Left - an elderly Rose at home | Right - Charlie Parker
With no interest in returning to the three-story main house after her inheritance, she boarded it up and fired all the servants. Thereafter, the loyal and talented Charlie Parker served for the rest of her life as her irreplaceable groundskeeper/chauffeur. As for the “Big House,” for the next 35 years, it remained fully furnished but unoccupied. In her much smaller cottage, Rose, an inveterate collector of everything and anything, relished the clutter, while outside she gave full rein to her farming instincts. This is when she began raising chickens and eggs and delivering them free. Mr. Parker would drive her on her rounds, which included only certain people. The late Ella King, when asked about her friend and neighbor, recalled that “If she didn’t like you, she wouldn’t sell you eggs.”
Rose and her farm animals
She seems to have spent most of her time outdoors as long as the weather held, raising splendid gardens of flowers and edibles with the aid of Mr. Parker and tending to her chickens and pigs. In the winter, the interior clutter was shared with some visitors from the barnyard. It wasn’t unusual, Ms. King recalled, to see chickens roosting up in the ceiling beams and small piglets nestled by the fireplace. Such unconventional behavior and her habit of always wearing the identical baggy housedress labeled her as an eccentric. But she was not the total oddball recluse some imagined her to be. She traveled, had her favorites among village residents, and she even entertained. She was photographed at one point at the head of an outdoor picnic table that seated many guests.

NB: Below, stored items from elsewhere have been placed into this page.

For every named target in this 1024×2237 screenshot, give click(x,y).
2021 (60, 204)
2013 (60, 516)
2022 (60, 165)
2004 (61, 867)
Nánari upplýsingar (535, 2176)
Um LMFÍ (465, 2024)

Rose spent her last two years at the Todd Nursing Home but, even then, she went out every day, chauffeured by Mr. Parker, according to her friend Ella King. When she died in the fall of 1982, Southampton Hospital inherited the bulk of her estate, but she also remembered her favorite local institutions and friends. She left bequests to four churches, several libraries and the Southampton History Museum, among others. A Riverhead liquor store owner, who always “got her what she wanted,” was the recipient of $5,000, and Robert Keene, then the town historian and a bookseller, inherited thousands of books. As he remarked at the time, he was astonished to discover that, in some cases, there were eight or 10 copies of the same book.
In 1985, a portrait of Rose de Rose and a plaque commemorating her generosity to Southampton Hospital were installed at the Southampton Nursing Home, which the hospital, aided by a bequest from her will, purchased in 1982.

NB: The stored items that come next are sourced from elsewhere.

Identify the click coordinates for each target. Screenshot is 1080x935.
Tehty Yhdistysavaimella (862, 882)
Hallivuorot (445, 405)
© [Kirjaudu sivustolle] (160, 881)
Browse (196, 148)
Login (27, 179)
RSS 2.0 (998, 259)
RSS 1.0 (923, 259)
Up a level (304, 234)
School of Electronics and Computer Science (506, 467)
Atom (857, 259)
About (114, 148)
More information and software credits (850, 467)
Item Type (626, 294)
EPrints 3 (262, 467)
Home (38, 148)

Indeed, Rose de Rose’s one true eccentricity may have been her habit of almost never acquiring just one of anything she fancied. She would instead buy a half dozen or so of each item and then squirrel the multiples away untouched. After her death, it took eight auctions for the hospital to dispose of the contents of her barns and sheds, which were packed to the rafters with her unused purchases. And even then, there were still many leftovers to be stocked and sold at the Southampton Hospital Thrift Shop!